PROMPT :: Below are some records; state how many of their lines contain the word "currency", and add nothing.

START DATA EXTRACTS

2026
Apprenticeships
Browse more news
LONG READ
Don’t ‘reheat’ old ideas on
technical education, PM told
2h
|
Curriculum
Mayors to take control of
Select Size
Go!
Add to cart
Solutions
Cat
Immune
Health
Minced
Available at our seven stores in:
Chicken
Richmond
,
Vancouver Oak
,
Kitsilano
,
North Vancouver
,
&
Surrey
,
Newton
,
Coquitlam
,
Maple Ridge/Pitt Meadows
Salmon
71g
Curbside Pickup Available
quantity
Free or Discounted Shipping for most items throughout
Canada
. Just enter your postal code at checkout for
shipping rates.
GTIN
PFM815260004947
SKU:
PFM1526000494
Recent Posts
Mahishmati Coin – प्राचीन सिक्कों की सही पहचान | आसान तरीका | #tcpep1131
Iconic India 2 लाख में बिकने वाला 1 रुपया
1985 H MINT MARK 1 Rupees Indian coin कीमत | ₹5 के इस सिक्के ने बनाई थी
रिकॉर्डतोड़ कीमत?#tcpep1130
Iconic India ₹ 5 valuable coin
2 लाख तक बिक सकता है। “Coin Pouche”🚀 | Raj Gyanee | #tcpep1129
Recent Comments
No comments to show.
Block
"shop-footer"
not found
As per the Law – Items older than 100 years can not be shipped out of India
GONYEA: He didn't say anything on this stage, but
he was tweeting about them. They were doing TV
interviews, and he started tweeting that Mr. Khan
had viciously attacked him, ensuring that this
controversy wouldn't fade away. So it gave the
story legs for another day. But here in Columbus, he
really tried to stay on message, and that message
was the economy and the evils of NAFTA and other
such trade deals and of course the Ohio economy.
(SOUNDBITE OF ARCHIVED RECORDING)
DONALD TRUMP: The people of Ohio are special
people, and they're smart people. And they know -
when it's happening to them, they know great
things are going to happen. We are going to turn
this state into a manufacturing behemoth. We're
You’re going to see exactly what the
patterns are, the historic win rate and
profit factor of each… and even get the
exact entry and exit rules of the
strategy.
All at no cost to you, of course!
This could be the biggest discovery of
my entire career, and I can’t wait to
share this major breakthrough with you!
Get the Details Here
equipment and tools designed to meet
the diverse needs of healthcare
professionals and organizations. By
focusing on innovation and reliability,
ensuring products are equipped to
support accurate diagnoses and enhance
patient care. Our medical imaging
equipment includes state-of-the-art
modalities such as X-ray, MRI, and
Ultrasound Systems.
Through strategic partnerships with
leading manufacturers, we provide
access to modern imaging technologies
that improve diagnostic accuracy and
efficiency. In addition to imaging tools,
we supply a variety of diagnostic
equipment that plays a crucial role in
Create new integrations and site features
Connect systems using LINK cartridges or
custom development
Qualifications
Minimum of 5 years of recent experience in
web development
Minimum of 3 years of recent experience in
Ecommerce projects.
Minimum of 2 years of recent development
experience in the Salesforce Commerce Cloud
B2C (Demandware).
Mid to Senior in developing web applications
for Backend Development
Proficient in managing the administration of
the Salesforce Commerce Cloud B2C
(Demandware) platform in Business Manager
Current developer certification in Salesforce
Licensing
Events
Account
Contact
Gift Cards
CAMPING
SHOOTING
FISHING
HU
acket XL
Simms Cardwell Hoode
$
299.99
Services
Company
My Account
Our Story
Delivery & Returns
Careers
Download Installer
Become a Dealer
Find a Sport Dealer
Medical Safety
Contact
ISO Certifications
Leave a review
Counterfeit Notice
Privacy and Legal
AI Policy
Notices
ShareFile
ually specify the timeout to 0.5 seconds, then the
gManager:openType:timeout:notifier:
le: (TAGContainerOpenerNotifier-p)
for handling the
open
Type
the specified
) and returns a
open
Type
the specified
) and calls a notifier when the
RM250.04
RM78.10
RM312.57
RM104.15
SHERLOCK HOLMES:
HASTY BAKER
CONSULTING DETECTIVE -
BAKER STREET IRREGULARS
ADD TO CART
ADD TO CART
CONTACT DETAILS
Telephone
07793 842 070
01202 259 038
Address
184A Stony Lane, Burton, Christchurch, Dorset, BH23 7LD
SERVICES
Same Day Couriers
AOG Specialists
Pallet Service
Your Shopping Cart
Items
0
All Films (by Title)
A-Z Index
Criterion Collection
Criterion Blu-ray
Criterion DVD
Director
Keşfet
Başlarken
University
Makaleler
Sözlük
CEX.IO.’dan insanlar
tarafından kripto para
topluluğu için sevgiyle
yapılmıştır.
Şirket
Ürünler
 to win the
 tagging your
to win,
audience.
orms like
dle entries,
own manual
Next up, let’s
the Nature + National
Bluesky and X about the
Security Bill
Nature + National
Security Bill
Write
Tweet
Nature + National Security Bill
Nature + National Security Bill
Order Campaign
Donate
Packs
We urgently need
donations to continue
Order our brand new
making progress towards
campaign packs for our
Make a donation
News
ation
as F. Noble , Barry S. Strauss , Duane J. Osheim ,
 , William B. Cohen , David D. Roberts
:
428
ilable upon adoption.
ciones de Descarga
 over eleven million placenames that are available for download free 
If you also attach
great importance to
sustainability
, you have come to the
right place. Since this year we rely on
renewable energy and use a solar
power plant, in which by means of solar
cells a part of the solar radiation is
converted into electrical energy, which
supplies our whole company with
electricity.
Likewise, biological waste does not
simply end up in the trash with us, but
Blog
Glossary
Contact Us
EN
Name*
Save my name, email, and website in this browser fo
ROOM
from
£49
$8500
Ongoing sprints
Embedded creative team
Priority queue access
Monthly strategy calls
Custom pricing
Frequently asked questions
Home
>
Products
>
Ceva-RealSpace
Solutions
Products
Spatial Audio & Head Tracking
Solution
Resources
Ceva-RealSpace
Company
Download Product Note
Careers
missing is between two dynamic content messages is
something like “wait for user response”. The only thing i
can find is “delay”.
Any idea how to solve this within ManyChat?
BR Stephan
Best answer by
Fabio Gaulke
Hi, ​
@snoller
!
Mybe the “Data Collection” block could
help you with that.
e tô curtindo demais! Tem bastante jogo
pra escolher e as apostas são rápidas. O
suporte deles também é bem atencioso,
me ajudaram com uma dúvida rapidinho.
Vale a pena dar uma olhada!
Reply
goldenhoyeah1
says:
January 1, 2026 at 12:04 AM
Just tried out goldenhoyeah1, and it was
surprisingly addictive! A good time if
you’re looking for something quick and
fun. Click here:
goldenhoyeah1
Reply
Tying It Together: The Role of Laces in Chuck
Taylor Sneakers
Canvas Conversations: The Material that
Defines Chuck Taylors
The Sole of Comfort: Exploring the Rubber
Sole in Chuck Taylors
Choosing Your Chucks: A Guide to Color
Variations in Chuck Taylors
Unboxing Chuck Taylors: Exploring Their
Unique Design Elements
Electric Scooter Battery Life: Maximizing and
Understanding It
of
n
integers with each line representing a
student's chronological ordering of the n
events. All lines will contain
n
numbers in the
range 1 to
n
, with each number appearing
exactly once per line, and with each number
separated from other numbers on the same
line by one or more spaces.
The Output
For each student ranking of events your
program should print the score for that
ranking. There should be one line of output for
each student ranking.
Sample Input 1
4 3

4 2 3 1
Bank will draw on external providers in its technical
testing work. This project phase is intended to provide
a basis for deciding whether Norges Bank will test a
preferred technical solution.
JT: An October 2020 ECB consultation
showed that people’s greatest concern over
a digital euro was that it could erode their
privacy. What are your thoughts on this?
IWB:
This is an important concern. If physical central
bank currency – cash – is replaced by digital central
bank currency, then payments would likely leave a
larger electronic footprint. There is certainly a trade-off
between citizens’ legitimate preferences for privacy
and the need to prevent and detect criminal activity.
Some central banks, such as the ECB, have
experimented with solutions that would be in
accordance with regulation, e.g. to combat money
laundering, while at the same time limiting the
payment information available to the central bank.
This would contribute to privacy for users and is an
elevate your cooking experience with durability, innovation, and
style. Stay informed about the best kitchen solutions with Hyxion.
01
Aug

END DATA EXTRACTS

SOLUTION TO THIS EXERCISE :: 2